This gets an estimate for the intensity of each dye in each channel (before any channel normalisation) which is then used as the starting point for the bleed matrix computation.

Parameters:

Name	Type	Description	Default
`csv_file_name`	`str`	Path to csv file which has 4 columns with headers Dye, Camera, Laser, Intensity: Dye is a column of names of different dyes Camera is a column of integers indicating the wavelength in nm of the camera. Laser is a column of integers indicating the wavelength in nm of the laser. Intensity`[i]` is the approximate intensity of Dye`[i]` in a channel with Camera`[i]` and Laser`[i]`.	required
`dyes`	`Union[List[str], np.ndarray]`	`str [n_dyes]`. Names of dyes used in particular experiment.	required
`cameras`	`Union[List[int], np.ndarray]`	`int [n_channels]`. Wavelength of camera in nm used in each channel.	required
`lasers`	`Union[List[int], np.ndarray]`	`int [n_channels]`. Wavelength of laser in nm used in each channel.	required

Returns:

Type	Description
`np.ndarray`	`float [n_dyes x n_channels]`. `[d, c]` is estimate of intensity of dye `d` in channel `c`.

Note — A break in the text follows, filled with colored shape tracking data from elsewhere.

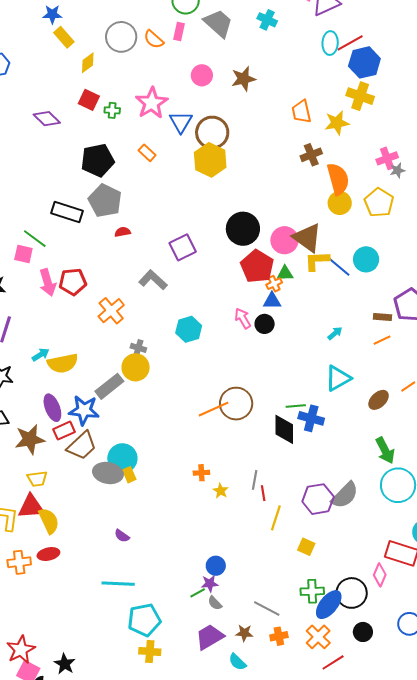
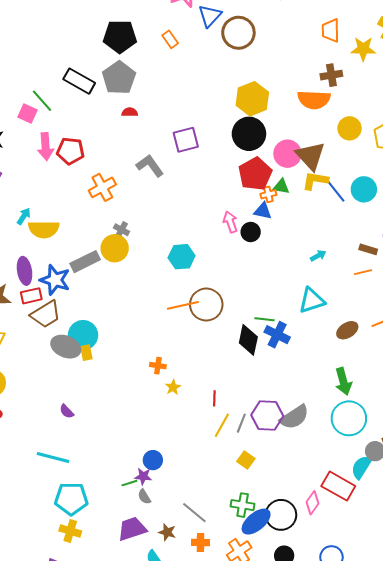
yellow hexagon: (210, 160) -> (252, 99), moved
orange semicircle: (338, 179) -> (314, 100), moved, turned 96
cyan hexagon: (189, 329) -> (182, 257), moved
cyan arrow: (41, 355) -> (24, 216), turned -36
gray line: (255, 480) -> (241, 423), moved

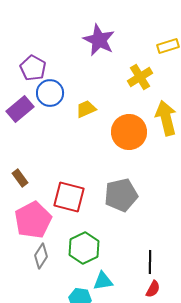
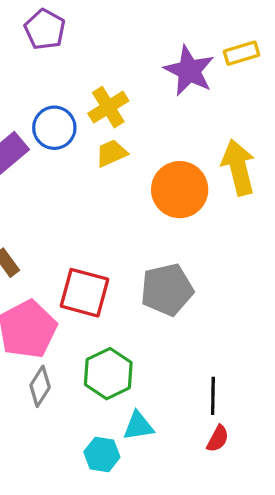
purple star: (99, 40) -> (189, 71), moved
purple pentagon: (33, 68) -> (45, 29), moved
yellow cross: (140, 77) -> (108, 107), moved

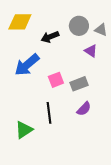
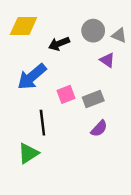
black line: (49, 113) -> (42, 123), moved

Source code in coppafish/call_spots/bleed_matrix.py

def get_dye_channel_intensity_guess(csv_file_name: str, dyes: Union[List[str], np.ndarray],
                                    cameras: Union[List[int], np.ndarray],
                                    lasers: Union[List[int], np.ndarray]) -> np.ndarray:
    """
    This gets an estimate for the intensity of each dye in each channel (before any channel normalisation)
    which is then used as the starting point for the bleed matrix computation.

    Args:
        csv_file_name: Path to csv file which has 4 columns with headers Dye, Camera, Laser, Intensity:

            - Dye is a column of names of different dyes
            - Camera is a column of integers indicating the wavelength in nm of the camera.
            - Laser is a column of integers indicating the wavelength in nm of the laser.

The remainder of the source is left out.